- ABOUT THIS TASK: Exact duplicates of the lines from the top of the data through the line containing "Hear more from Mary Byers in" are needed, with every picture left out.

Extracted page text data:
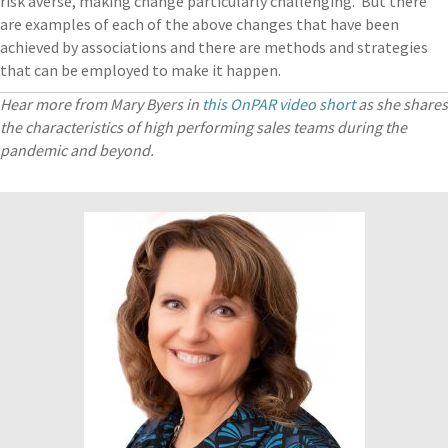
risk averse, making change particularly challenging. But there
are examples of each of the above changes that have been
achieved by associations and there are methods and strategies
that can be employed to make it happen.
Hear more from Mary Byers in
this OnPAR video short
as she shares
the characteristics of high performing sales teams during the
pandemic and beyond.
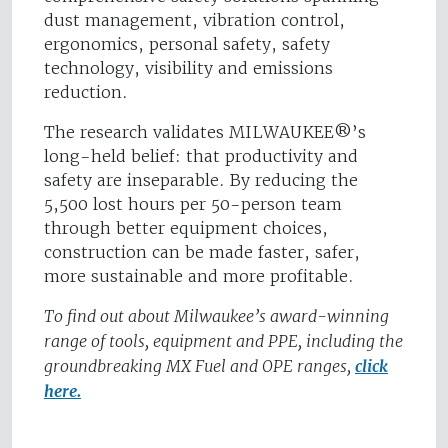
dust management, vibration control,
ergonomics, personal safety, safety
technology, visibility and emissions
reduction.
The research validates MILWAUKEE®’s
long-held belief: that productivity and
safety are inseparable. By reducing the
5,500 lost hours per 50-person team
through better equipment choices,
construction can be made faster, safer,
more sustainable and more profitable.
To find out about Milwaukee’s award-winning
range of tools, equipment and PPE, including the
groundbreaking MX Fuel and OPE ranges,
click
here.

- RESPONSE FOR THIS EXERCISE:
risk averse, making change particularly challenging. But there
are examples of each of the above changes that have been
achieved by associations and there are methods and strategies
that can be employed to make it happen.
Hear more from Mary Byers in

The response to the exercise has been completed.